Investments in technology like generating AI are not necessarily the only way or even the best way to improve student learning, according to Justin Reich of Mit’s Teaching System Labs. “Sometimes schools have chosen technology, and sometimes they have chosen other things,” he said.

The pandemic forced all schools from kindergarten to 12th year, regardless of their previous technological philosophy, to adopt and adapt aggressively to large technological changes at lightning speed, said Reich. This accelerated the move and exposure to certain technologies before many teachers and students were ready, he continued.

And less preparation can sometimes mean a more difficult path to success, especially during a period of less connectivity and more social isolation.

It is easy to spir while reflecting on the possibilities and disturbances whose advancement of AI may be capable in class. But remember: “It is quite common during the last century that people invent technologies that bypass students’ thought,” said Reich. At one point, the encyclopedias provided a shortcut to students assigned to “summarize a subject based on several sources”, he said, and “the calculators did the same kind of thing in mathematics class; A more recent example could be Google Translate. »»

Reich uses this previous technological progress that has changed the culture of learning at a time when they were presented to students and teachers – but are now used quite often – to recall that “as a field, we know something about the management and management of technologies,” he said.

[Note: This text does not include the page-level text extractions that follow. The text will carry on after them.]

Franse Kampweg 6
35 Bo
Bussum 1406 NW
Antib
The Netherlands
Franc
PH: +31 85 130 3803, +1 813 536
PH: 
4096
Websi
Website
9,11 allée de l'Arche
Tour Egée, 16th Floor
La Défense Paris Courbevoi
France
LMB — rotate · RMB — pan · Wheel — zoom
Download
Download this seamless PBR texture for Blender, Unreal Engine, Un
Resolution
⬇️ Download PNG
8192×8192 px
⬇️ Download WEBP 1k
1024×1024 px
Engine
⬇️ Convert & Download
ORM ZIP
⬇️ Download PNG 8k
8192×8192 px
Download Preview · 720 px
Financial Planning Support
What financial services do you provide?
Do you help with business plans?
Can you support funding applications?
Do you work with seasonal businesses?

Over the past two years, some schools have experienced high levels of students using large -language models or generative AI to feed them with responses to homework or test questions. When these figures reach a level of “crisis”, and many students ask a machine to do a lot of their work without their teachers knowing it, the pace of the classes accelerates “because the teacher thinks that (students) understand things, but they simply nourish him the responses of Chatgpt,” said Reich.

Where are we now?

According to Reich, the good news is that the exponentially sophisticated AI growth fell flat, according to Reich. “It’s a good thing for schools,” he said. In his conversations and investigations to students, Reich said that, in general, young people understand that they – and not AI – should do the work. But most of the students agree that they use AI when they are pressed by time, are stuck on a problem or have determined that the work which has been given to them has no value, added Reich.

Reich and his colleagues recommend that teachers encourage students to consider AI tools as helping with small parts of their work rather than contributing to all of their work. “So if you are stuck, don’t ask the machines to do your mission. Ask the machine to give you help on the next step, “he said.

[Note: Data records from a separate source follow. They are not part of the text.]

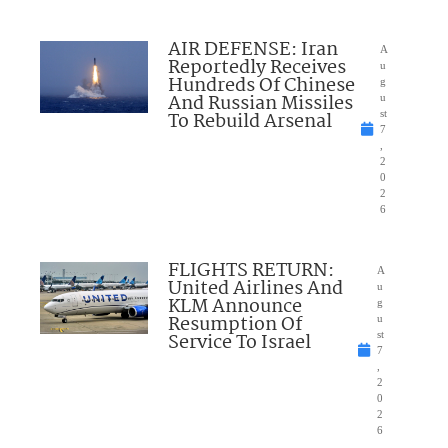
AIR DEFENSE: Iran
A
Reportedly Receives
u
Hundreds Of Chinese
g
And Russian Missiles
u
To Rebuild Arsenal
st
7
,
2
0
2
6
FLIGHTS RETURN:
A
United Airlines And
u
KLM Announce
g
Resumption Of
u
Service To Israel
st
7
,
2
0
2
6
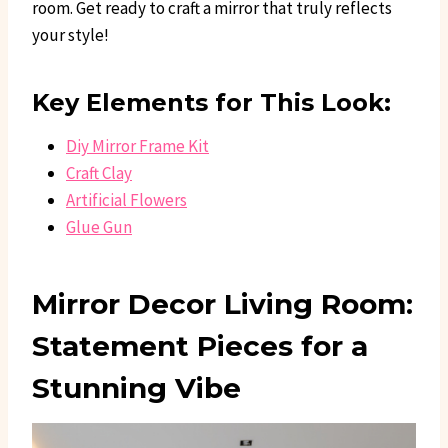
room. Get ready to craft a mirror that truly reflects
your style!
Key Elements for This Look:
Diy Mirror Frame Kit
Craft Clay
Artificial Flowers
Glue Gun
Mirror Decor Living Room:
Statement Pieces for a
Stunning Vibe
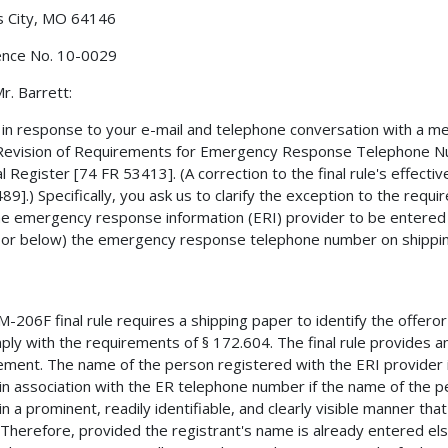
s City, MO 64146
ence No. 10-0029
r. Barrett:
s in response to your e-mail and telephone conversation with a 
"Revision of Requirements for Emergency Response Telephone Nu
l Register [74 FR 53413]. (A correction to the final rule's effec
89].) Specifically, you ask us to clarify the exception to the req
he emergency response information (ERI) provider to be entered i
or below) the emergency response telephone number on shippin
-206F final rule requires a shipping paper to identify the offero
ply with the requirements of § 172.604. The final rule provides an
ement. The name of the person registered with the ERI provider i
in association with the ER telephone number if the name of the 
in a prominent, readily identifiable, and clearly visible manner tha
 Therefore, provided the registrant's name is already entered el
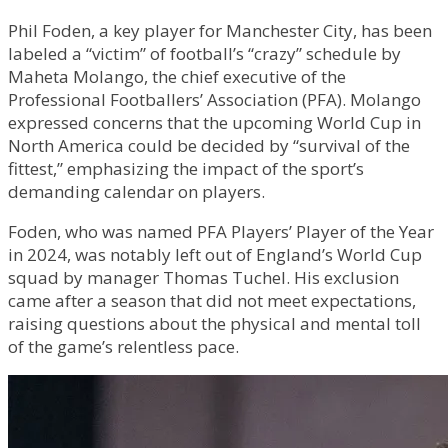
Phil Foden, a key player for Manchester City, has been
labeled a “victim” of football’s “crazy” schedule by
Maheta Molango, the chief executive of the
Professional Footballers’ Association (PFA). Molango
expressed concerns that the upcoming World Cup in
North America could be decided by “survival of the
fittest,” emphasizing the impact of the sport’s
demanding calendar on players.
Foden, who was named PFA Players’ Player of the Year
in 2024, was notably left out of England’s World Cup
squad by manager Thomas Tuchel. His exclusion
came after a season that did not meet expectations,
raising questions about the physical and mental toll
of the game’s relentless pace.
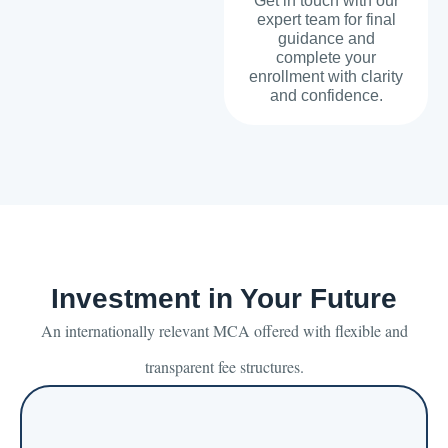
Get in touch with our
expert team for final
guidance and
complete your
enrollment with clarity
and confidence.
Investment in Your Future
An internationally relevant MCA offered with flexible and
transparent fee structures.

In the end, a solution does not correspond to everyone. Some schools and teachers, such as Knight, could decide that it is preferable for their learning environment and students if they return to pencil and paper, while other educational spaces adopt AI tools and discussions with the students around them, said Reich.

Instead of considering AI as an efficiency tool, Graham likes to consider AI as a deeper means of learning. “How can it help us do the things we want to do in a way that does not lead to learning and is also beneficial for a wide range of children?” said Graham. It looks like an intimidating task, but there are reasonable ways to implement AI as a tool that benefits both the teacher and the student in class and promotes learning.

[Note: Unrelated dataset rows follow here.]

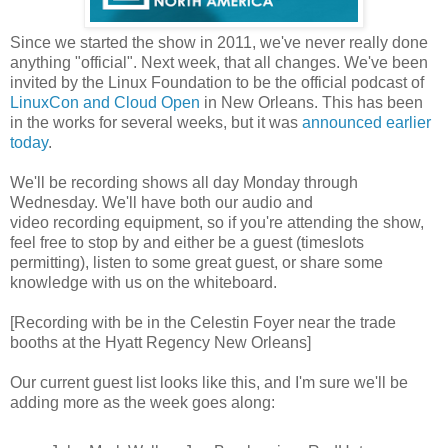
Since we started the show in 2011, we've never really done
anything "official". Next week, that all changes. We've been
invited by the Linux Foundation to be the official podcast of
LinuxCon and Cloud Open
in New Orleans. This has been
in the works for several weeks, but it was
announced earlier
today
.
We'll be recording shows all day Monday through
Wednesday. We'll have both our audio and
video recording equipment, so if you're attending the show,
feel free to stop by and either be a guest (timeslots
permitting), listen to some great guest, or share some
knowledge with us on the whiteboard.
[Recording with be in the Celestin Foyer near the trade
booths at the Hyatt Regency New Orleans]
Our current guest list looks like this, and I'm sure we'll be
adding more as the week goes along:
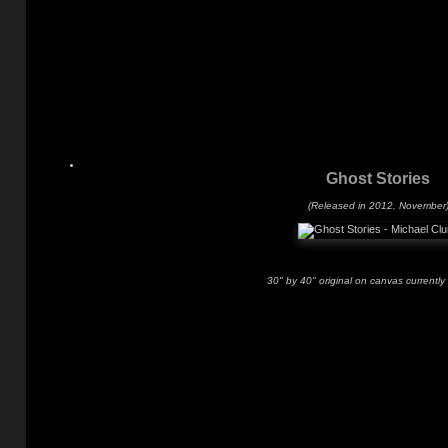
Ghost Stories
(Released in 2012, November
30" by 40" original on canvas currently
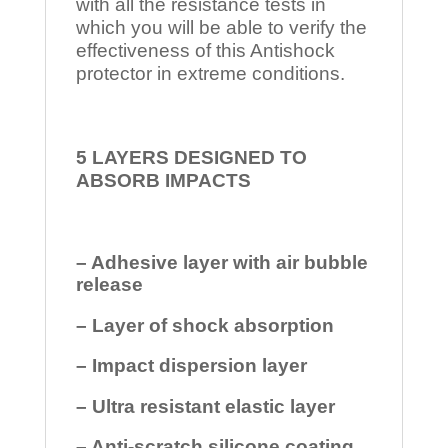
with all the resistance tests in
which you will be able to verify the
effectiveness of this Antishock
protector in extreme conditions.
5 LAYERS DESIGNED TO
ABSORB IMPACTS
– Adhesive layer with air bubble
release
– Layer of shock absorption
– Impact dispersion layer
– Ultra resistant elastic layer
– Anti-scratch silicone coating.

For example, Graham spoke with a teacher who used Chatgpt to produce a writing sample with some of the most common errors used by students in this class. The class has examined the “student” example generated by the AI ​​and deepened its understanding of its own writing without the embarrassment of distinguishing the writing of a student.

Although it is widely understood that the AI ​​detection software is not reliable, the AI ​​has proven to be good enough to give comments, said Graham. This does not mean that AI is better to give comments than humans, but AI is capable of reproducing comments which are also good and just as bad for the comments generated by man, continued Graham. But IA feedback gives us tools that are not often used when teachers’ feedback is given, and it is skepticism.